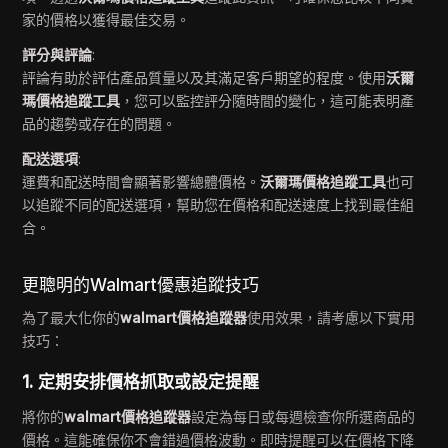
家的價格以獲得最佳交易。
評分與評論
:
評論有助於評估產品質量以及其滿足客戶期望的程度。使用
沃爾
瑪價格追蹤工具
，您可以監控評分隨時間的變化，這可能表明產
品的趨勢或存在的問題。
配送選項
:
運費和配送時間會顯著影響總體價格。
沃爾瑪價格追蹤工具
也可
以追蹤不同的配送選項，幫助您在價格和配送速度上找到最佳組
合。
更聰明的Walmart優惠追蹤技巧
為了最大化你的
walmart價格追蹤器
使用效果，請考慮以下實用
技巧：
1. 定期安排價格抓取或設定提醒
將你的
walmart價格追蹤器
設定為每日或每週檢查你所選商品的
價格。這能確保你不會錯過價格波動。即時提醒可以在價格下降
|---|
Nothing but the lines from the one holding "設定為每日或每週檢查你所選商品的" to the end of the entries should be output, each exactly as it appears.

設定為每日或每週檢查你所選商品的
價格。這能確保你不會錯過價格波動。即時提醒可以在價格下降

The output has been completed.